_RECORDS_
════

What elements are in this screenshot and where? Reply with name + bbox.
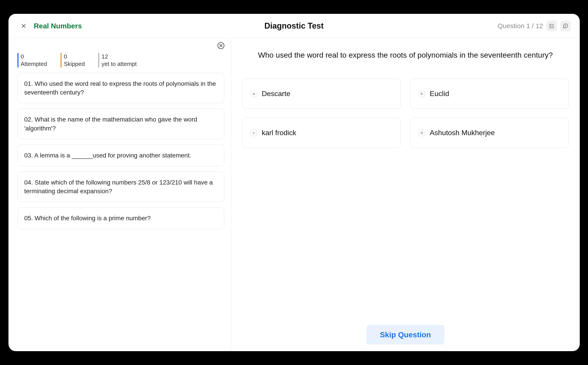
answer-option[interactable]: bEuclid [410, 79, 568, 109]
stat-yet-label: yet to attempt [101, 60, 137, 68]
header-right: Question 1 / 12 [498, 21, 571, 31]
app-window: Real Numbers Diagnostic Test Question 1 … [8, 14, 580, 351]
report-button[interactable] [560, 21, 571, 31]
stat-attempted-value: 0 [21, 53, 47, 60]
option-letter: c [250, 130, 257, 136]
content: 0 Attempted 0 Skipped 12 yet to attempt … [8, 38, 580, 351]
stat-attempted-label: Attempted [21, 60, 47, 68]
main-panel: Who used the word real to express the ro… [231, 38, 580, 351]
answer-option[interactable]: ckarl frodick [242, 118, 400, 148]
checklist-icon [549, 23, 554, 29]
option-letter: d [419, 130, 425, 136]
topic-title: Real Numbers [34, 22, 82, 30]
skip-button[interactable]: Skip Question [366, 325, 444, 344]
question-item[interactable]: 05. Which of the following is a prime nu… [17, 207, 224, 229]
skip-button-wrap: Skip Question [242, 316, 568, 344]
stat-attempted: 0 Attempted [17, 53, 47, 67]
report-icon [562, 23, 568, 29]
option-text: Ashutosh Mukherjee [430, 129, 495, 137]
stats: 0 Attempted 0 Skipped 12 yet to attempt [8, 43, 231, 73]
sidebar: 0 Attempted 0 Skipped 12 yet to attempt … [8, 38, 231, 351]
stat-yet-value: 12 [101, 53, 137, 60]
question-item[interactable]: 01. Who used the word real to express th… [17, 73, 224, 103]
close-button[interactable] [17, 20, 30, 32]
page-title: Diagnostic Test [264, 21, 324, 31]
answer-option[interactable]: dAshutosh Mukherjee [410, 118, 568, 148]
option-letter: b [419, 91, 425, 97]
question-list[interactable]: 01. Who used the word real to express th… [8, 73, 231, 351]
header: Real Numbers Diagnostic Test Question 1 … [8, 14, 580, 38]
stat-yet: 12 yet to attempt [98, 53, 137, 67]
question-item[interactable]: 04. State which of the following numbers… [17, 172, 224, 202]
options-grid: aDescartebEuclidckarl frodickdAshutosh M… [242, 79, 568, 148]
circle-close-icon [217, 42, 225, 49]
question-item[interactable]: 02. What is the name of the mathematicia… [17, 109, 224, 139]
option-text: karl frodick [262, 129, 296, 137]
question-counter: Question 1 / 12 [498, 22, 543, 30]
option-text: Descarte [262, 90, 290, 98]
question-list-toggle[interactable] [546, 21, 557, 31]
question-item[interactable]: 03. A lemma is a ______used for proving … [17, 145, 224, 166]
stat-skipped: 0 Skipped [61, 53, 85, 67]
answer-option[interactable]: aDescarte [242, 79, 400, 109]
current-question-text: Who used the word real to express the ro… [242, 49, 568, 61]
stat-skipped-value: 0 [64, 53, 85, 60]
close-icon [21, 23, 26, 28]
panel-close-button[interactable] [217, 42, 225, 49]
stat-skipped-label: Skipped [64, 60, 85, 68]
option-text: Euclid [430, 90, 449, 98]
svg-point-6 [565, 27, 566, 27]
header-left: Real Numbers [17, 20, 82, 32]
option-letter: a [250, 91, 257, 97]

════

_WORK INSTRUCTION_
Every line in the data above that contains "close" needs to be copied.

_TASK RESULT_
close-button[interactable] [17, 20, 30, 32]
circle-close-icon [217, 42, 225, 49]
close-icon [21, 23, 26, 28]
panel-close-button[interactable] [217, 42, 225, 49]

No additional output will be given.